With the help of a researcher, I went through a sample of 137 recent problem reports from actual Windows users, posted publicly on the WGA Validation Problems forum. Our research was the online equivalent of listening in to two weeks worth of calls to Microsoft's support lines. The results we found directly contradict Microsoft's insistence that "only a handful of actual false positives have been seen."
Also this sample only comes from those experiencing a problem, which is obviously going to skew and results and there is effectively no control group. 42% of 137 is significant but, this represents an minute percentage of the millions validated overall.
42% of legit users have problems with the MS WGA
That should be the other way round, Polonus!
42% of people having problems are legit users!

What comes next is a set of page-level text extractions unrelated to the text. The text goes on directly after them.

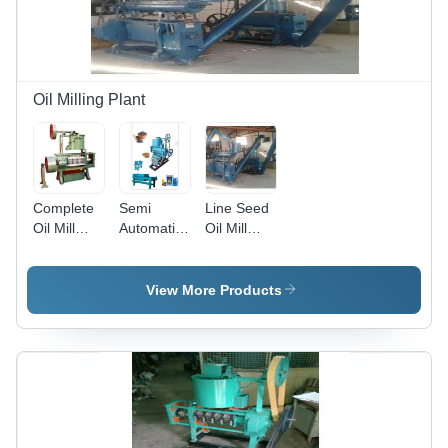
Automatic
Machine
Grade:
Interface
Semi-
Automatic
Oil Milling Plant
Complete
Semi
Line Seed
Oil Mill
Automatic
Oil Mill
Plant - 50
Complete
Plant,
kg/hr to 3
Oil Mill
Crushing
ton
Plant,
Capacity:
View More Products
Capacity |
Usage/Application:
10 tons oil
Cost-
MULTI
seeds in
Effective
SEED OIL
24 hours
Oil
Extraction
Machinery
for Small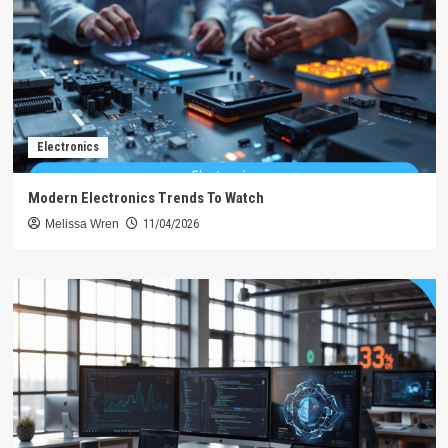
Electronics
Modern Electronics Trends To Watch
Melissa Wren
11/04/2026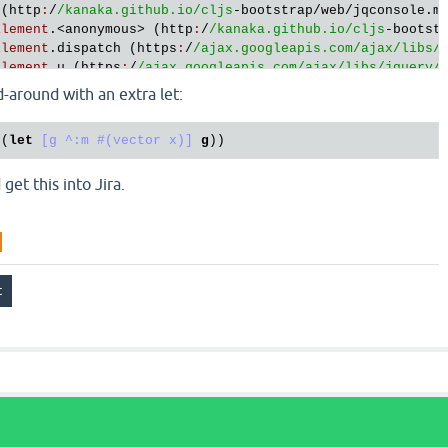
 (
http
:
/
/kanaka.github.io/cljs
-
bootstrap
/
web
/
jqconsole
.
m
Element
.<
anonymous
> (
http
:
/
/kanaka.github.io/cljs
-
bootst
Element
.
dispatch
 (
https
:
/
/ajax.googleapis.com/ajax
/libs/
Element
.
u
 (
https
:
/
/ajax.googleapis.com/ajax
/libs/jquery
/
-around with an extra let:
 (
let
[g ^:m #(vector x)]
g
et this into Jira.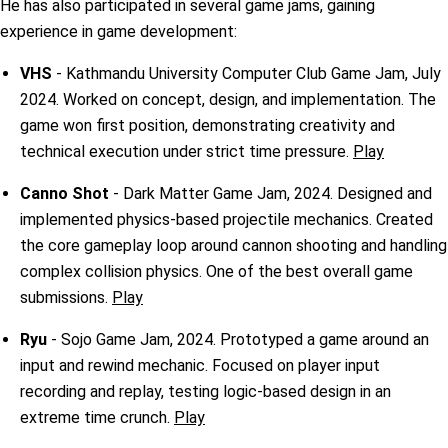
He has also participated in several game jams, gaining
experience in game development:
VHS
- Kathmandu University Computer Club Game Jam, July
2024. Worked on concept, design, and implementation. The
game won first position, demonstrating creativity and
technical execution under strict time pressure.
Play
Canno Shot
- Dark Matter Game Jam, 2024. Designed and
implemented physics-based projectile mechanics. Created
the core gameplay loop around cannon shooting and handling
complex collision physics. One of the best overall game
submissions.
Play
Ryu
- Sojo Game Jam, 2024. Prototyped a game around an
input and rewind mechanic. Focused on player input
recording and replay, testing logic-based design in an
extreme time crunch.
Play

;D polonus, you might only need to understand Amerian humo(u)r. “There are three kinds of lies: lies, damned lies and statistics.”- Mark Twain
However, actually, I admit that I am one of those who are still wondering if MS is a kind of practical joke or not.
Hi Smith.
That means that polonus has a fair command of communicating with Americans. or he is presenting things in a true American perspective. One learns all the time. ;D
Well the statistics can be turned around to of those that experienced problems with WGA 42% could be classified as legit users. MacAfee did help to boost these figures.

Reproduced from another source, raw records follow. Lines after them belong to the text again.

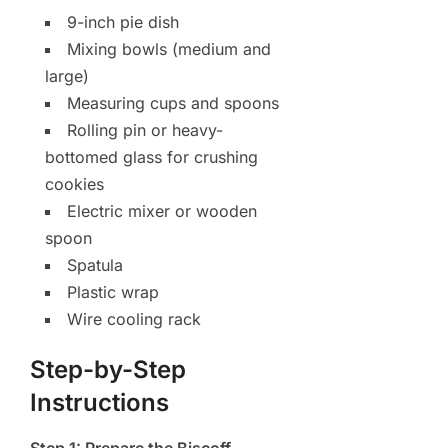
9-inch pie dish
Mixing bowls (medium and
large)
Measuring cups and spoons
Rolling pin or heavy-
bottomed glass for crushing
cookies
Electric mixer or wooden
spoon
Spatula
Plastic wrap
Wire cooling rack
Step-by-Step
Instructions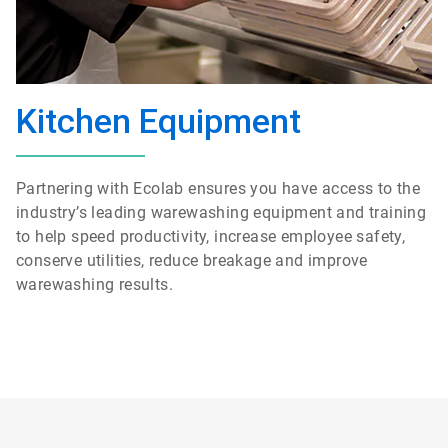
Kitchen Equipment
Partnering with Ecolab ensures you have access to the
industry’s leading
warewashing
equipment and training
to help speed productivity, increase employee safety,
conserve utilities, reduce breakage and improve
warewashing
results.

There is a tool out there that can render your original key readable, if MS sees only question marks in stead of digits you have a problem. :o
In the old days you could safe the day running a win 2xxx install cd on the Win XP system.
polonus
There is a bypass for WGA that’s strictly made for those that
have a legitimate copy. I posted the info some time ago:
http://forum.avast.com/index.php?topic=22105.msg192150#msg192150
That doesn’t bypass or remove thw WGA validation it just removes the notification nag screen, validation is still required.
RemoveWGA enables you to remove the Microsoft "Windows Genuine Advantage Notifications" tool, which is calling home and connect to Microsoft servers every time you boot (pilot version), or every two weeks (current release).
It also only calls/ed home if you failed WGA Validation.